- Directions -
In full and without edits, write out the data that follows.

- Material provided -
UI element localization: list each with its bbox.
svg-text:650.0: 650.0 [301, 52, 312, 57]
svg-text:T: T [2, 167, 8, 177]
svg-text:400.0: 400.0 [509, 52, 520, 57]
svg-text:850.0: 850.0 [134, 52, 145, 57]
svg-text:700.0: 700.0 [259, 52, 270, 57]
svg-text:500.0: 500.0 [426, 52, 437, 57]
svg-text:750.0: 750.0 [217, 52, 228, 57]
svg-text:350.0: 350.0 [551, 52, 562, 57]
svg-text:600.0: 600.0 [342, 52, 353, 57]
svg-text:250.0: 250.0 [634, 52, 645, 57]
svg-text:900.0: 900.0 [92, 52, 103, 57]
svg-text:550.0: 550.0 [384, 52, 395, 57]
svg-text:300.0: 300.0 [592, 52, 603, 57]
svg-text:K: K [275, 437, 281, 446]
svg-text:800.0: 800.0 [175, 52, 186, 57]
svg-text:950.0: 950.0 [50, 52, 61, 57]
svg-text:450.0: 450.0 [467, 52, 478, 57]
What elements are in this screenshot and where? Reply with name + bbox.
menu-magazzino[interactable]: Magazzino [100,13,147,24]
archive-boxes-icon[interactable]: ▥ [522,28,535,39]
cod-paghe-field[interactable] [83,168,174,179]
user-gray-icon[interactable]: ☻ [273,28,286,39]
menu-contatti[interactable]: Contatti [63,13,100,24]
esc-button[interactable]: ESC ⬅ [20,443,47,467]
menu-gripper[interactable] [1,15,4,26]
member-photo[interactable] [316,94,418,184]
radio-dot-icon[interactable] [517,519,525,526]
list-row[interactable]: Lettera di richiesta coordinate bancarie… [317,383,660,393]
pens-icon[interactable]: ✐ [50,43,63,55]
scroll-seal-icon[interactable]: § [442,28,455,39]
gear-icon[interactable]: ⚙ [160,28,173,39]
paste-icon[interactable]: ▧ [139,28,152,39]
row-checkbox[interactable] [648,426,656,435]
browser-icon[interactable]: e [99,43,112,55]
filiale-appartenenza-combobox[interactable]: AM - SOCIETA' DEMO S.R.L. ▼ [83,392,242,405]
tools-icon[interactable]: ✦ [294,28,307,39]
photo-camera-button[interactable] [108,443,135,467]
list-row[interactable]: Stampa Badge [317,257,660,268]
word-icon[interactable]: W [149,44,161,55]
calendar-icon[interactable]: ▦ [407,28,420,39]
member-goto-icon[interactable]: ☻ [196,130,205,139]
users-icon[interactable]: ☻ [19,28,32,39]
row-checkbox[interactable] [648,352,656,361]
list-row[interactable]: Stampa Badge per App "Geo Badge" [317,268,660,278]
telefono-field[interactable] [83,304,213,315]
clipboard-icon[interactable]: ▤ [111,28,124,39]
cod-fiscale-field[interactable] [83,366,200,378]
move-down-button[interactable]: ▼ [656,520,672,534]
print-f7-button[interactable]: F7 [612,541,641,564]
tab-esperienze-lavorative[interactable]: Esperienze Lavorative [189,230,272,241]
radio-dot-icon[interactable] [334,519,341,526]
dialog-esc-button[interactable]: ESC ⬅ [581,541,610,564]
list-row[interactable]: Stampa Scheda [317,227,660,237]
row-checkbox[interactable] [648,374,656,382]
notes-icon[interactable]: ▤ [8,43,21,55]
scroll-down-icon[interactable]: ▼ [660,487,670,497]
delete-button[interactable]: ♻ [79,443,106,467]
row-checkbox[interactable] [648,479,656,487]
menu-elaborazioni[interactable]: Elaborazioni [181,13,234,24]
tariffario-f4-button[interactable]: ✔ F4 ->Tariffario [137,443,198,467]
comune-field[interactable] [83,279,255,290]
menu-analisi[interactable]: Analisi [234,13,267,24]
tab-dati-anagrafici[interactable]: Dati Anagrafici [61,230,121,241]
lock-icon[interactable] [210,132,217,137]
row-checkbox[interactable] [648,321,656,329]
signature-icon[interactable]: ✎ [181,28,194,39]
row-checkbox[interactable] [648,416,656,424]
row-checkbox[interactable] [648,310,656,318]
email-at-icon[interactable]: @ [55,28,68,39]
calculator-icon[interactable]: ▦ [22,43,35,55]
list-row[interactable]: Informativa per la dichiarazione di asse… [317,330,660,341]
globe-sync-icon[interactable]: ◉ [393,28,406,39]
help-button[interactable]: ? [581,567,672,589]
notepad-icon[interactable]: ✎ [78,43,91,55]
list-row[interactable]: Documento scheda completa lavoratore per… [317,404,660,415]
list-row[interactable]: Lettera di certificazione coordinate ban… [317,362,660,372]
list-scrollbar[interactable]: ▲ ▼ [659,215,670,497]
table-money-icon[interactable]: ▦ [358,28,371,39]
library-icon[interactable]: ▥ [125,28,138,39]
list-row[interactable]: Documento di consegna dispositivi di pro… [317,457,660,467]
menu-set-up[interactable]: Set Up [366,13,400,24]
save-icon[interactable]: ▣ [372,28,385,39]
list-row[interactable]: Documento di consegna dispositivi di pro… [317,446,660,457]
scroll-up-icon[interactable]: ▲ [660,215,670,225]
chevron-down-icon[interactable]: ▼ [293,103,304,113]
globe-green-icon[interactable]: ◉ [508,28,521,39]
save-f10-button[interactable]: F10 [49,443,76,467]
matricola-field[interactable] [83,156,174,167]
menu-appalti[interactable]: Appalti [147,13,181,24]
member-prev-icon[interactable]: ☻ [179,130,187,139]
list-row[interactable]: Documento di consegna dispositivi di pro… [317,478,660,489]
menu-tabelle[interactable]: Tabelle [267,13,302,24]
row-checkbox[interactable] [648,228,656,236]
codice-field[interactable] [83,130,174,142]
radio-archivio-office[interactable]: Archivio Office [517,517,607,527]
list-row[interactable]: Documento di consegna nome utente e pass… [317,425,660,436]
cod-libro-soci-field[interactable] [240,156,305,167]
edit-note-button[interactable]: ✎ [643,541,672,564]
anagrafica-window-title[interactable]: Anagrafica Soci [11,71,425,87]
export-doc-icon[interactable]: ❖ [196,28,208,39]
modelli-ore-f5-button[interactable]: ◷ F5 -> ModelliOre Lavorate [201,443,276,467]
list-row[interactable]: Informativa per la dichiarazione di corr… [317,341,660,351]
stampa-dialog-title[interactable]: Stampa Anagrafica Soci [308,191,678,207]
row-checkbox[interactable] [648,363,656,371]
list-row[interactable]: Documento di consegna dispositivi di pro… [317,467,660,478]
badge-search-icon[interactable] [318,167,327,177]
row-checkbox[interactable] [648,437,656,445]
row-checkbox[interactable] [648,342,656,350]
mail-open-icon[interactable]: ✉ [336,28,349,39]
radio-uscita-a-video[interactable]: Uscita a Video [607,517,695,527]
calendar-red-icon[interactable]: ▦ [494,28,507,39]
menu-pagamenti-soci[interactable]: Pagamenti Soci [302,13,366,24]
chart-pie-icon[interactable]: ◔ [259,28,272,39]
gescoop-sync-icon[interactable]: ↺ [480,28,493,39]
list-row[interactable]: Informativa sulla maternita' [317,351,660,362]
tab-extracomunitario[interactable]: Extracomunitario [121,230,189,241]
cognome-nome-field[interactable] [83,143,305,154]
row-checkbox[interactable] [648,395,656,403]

- Task result -
UI element localization: list each with its bbox.
svg-text:650.0: 650.0 [301, 52, 312, 57]
svg-text:T: T [2, 167, 8, 177]
svg-text:400.0: 400.0 [509, 52, 520, 57]
svg-text:850.0: 850.0 [134, 52, 145, 57]
svg-text:700.0: 700.0 [259, 52, 270, 57]
svg-text:500.0: 500.0 [426, 52, 437, 57]
svg-text:750.0: 750.0 [217, 52, 228, 57]
svg-text:350.0: 350.0 [551, 52, 562, 57]
svg-text:600.0: 600.0 [342, 52, 353, 57]
svg-text:250.0: 250.0 [634, 52, 645, 57]
svg-text:900.0: 900.0 [92, 52, 103, 57]
svg-text:550.0: 550.0 [384, 52, 395, 57]
svg-text:300.0: 300.0 [592, 52, 603, 57]
svg-text:K: K [275, 437, 281, 446]
svg-text:800.0: 800.0 [175, 52, 186, 57]
svg-text:950.0: 950.0 [50, 52, 61, 57]
svg-text:450.0: 450.0 [467, 52, 478, 57]
What elements are in this screenshot and where? Reply with name + bbox.
menu-magazzino[interactable]: Magazzino [100,13,147,24]
archive-boxes-icon[interactable]: ▥ [522,28,535,39]
cod-paghe-field[interactable] [83,168,174,179]
user-gray-icon[interactable]: ☻ [273,28,286,39]
menu-contatti[interactable]: Contatti [63,13,100,24]
esc-button[interactable]: ESC ⬅ [20,443,47,467]
menu-gripper[interactable] [1,15,4,26]
member-photo[interactable] [316,94,418,184]
radio-dot-icon[interactable] [517,519,525,526]
list-row[interactable]: Lettera di richiesta coordinate bancarie… [317,383,660,393]
pens-icon[interactable]: ✐ [50,43,63,55]
scroll-seal-icon[interactable]: § [442,28,455,39]
gear-icon[interactable]: ⚙ [160,28,173,39]
paste-icon[interactable]: ▧ [139,28,152,39]
row-checkbox[interactable] [648,426,656,435]
browser-icon[interactable]: e [99,43,112,55]
filiale-appartenenza-combobox[interactable]: AM - SOCIETA' DEMO S.R.L. ▼ [83,392,242,405]
tools-icon[interactable]: ✦ [294,28,307,39]
photo-camera-button[interactable] [108,443,135,467]
list-row[interactable]: Stampa Badge [317,257,660,268]
word-icon[interactable]: W [149,44,161,55]
calendar-icon[interactable]: ▦ [407,28,420,39]
member-goto-icon[interactable]: ☻ [196,130,205,139]
users-icon[interactable]: ☻ [19,28,32,39]
row-checkbox[interactable] [648,352,656,361]
list-row[interactable]: Stampa Badge per App "Geo Badge" [317,268,660,278]
telefono-field[interactable] [83,304,213,315]
clipboard-icon[interactable]: ▤ [111,28,124,39]
cod-fiscale-field[interactable] [83,366,200,378]
move-down-button[interactable]: ▼ [656,520,672,534]
print-f7-button[interactable]: F7 [612,541,641,564]
tab-esperienze-lavorative[interactable]: Esperienze Lavorative [189,230,272,241]
radio-dot-icon[interactable] [334,519,341,526]
dialog-esc-button[interactable]: ESC ⬅ [581,541,610,564]
list-row[interactable]: Stampa Scheda [317,227,660,237]
row-checkbox[interactable] [648,374,656,382]
notes-icon[interactable]: ▤ [8,43,21,55]
scroll-down-icon[interactable]: ▼ [660,487,670,497]
delete-button[interactable]: ♻ [79,443,106,467]
row-checkbox[interactable] [648,479,656,487]
menu-elaborazioni[interactable]: Elaborazioni [181,13,234,24]
tariffario-f4-button[interactable]: ✔ F4 ->Tariffario [137,443,198,467]
comune-field[interactable] [83,279,255,290]
menu-analisi[interactable]: Analisi [234,13,267,24]
tab-dati-anagrafici[interactable]: Dati Anagrafici [61,230,121,241]
lock-icon[interactable] [210,132,217,137]
row-checkbox[interactable] [648,321,656,329]
signature-icon[interactable]: ✎ [181,28,194,39]
row-checkbox[interactable] [648,416,656,424]
row-checkbox[interactable] [648,310,656,318]
email-at-icon[interactable]: @ [55,28,68,39]
calculator-icon[interactable]: ▦ [22,43,35,55]
list-row[interactable]: Informativa per la dichiarazione di asse… [317,330,660,341]
globe-sync-icon[interactable]: ◉ [393,28,406,39]
help-button[interactable]: ? [581,567,672,589]
notepad-icon[interactable]: ✎ [78,43,91,55]
list-row[interactable]: Documento scheda completa lavoratore per… [317,404,660,415]
list-row[interactable]: Lettera di certificazione coordinate ban… [317,362,660,372]
list-scrollbar[interactable]: ▲ ▼ [659,215,670,497]
table-money-icon[interactable]: ▦ [358,28,371,39]
library-icon[interactable]: ▥ [125,28,138,39]
list-row[interactable]: Documento di consegna dispositivi di pro… [317,457,660,467]
menu-set-up[interactable]: Set Up [366,13,400,24]
save-icon[interactable]: ▣ [372,28,385,39]
list-row[interactable]: Documento di consegna dispositivi di pro… [317,446,660,457]
scroll-up-icon[interactable]: ▲ [660,215,670,225]
chevron-down-icon[interactable]: ▼ [293,103,304,113]
globe-green-icon[interactable]: ◉ [508,28,521,39]
save-f10-button[interactable]: F10 [49,443,76,467]
matricola-field[interactable] [83,156,174,167]
menu-appalti[interactable]: Appalti [147,13,181,24]
member-prev-icon[interactable]: ☻ [179,130,187,139]
list-row[interactable]: Documento di consegna dispositivi di pro… [317,478,660,489]
menu-tabelle[interactable]: Tabelle [267,13,302,24]
row-checkbox[interactable] [648,228,656,236]
codice-field[interactable] [83,130,174,142]
radio-archivio-office[interactable]: Archivio Office [517,517,607,527]
list-row[interactable]: Documento di consegna nome utente e pass… [317,425,660,436]
cod-libro-soci-field[interactable] [240,156,305,167]
edit-note-button[interactable]: ✎ [643,541,672,564]
anagrafica-window-title[interactable]: Anagrafica Soci [11,71,425,87]
export-doc-icon[interactable]: ❖ [196,28,208,39]
modelli-ore-f5-button[interactable]: ◷ F5 -> ModelliOre Lavorate [201,443,276,467]
list-row[interactable]: Informativa per la dichiarazione di corr… [317,341,660,351]
stampa-dialog-title[interactable]: Stampa Anagrafica Soci [308,191,678,207]
row-checkbox[interactable] [648,363,656,371]
list-row[interactable]: Documento di consegna dispositivi di pro… [317,467,660,478]
badge-search-icon[interactable] [318,167,327,177]
row-checkbox[interactable] [648,437,656,445]
row-checkbox[interactable] [648,342,656,350]
mail-open-icon[interactable]: ✉ [336,28,349,39]
radio-uscita-a-video[interactable]: Uscita a Video [607,517,695,527]
calendar-red-icon[interactable]: ▦ [494,28,507,39]
menu-pagamenti-soci[interactable]: Pagamenti Soci [302,13,366,24]
chart-pie-icon[interactable]: ◔ [259,28,272,39]
gescoop-sync-icon[interactable]: ↺ [480,28,493,39]
list-row[interactable]: Informativa sulla maternita' [317,351,660,362]
tab-extracomunitario[interactable]: Extracomunitario [121,230,189,241]
cognome-nome-field[interactable] [83,143,305,154]
row-checkbox[interactable] [648,395,656,403]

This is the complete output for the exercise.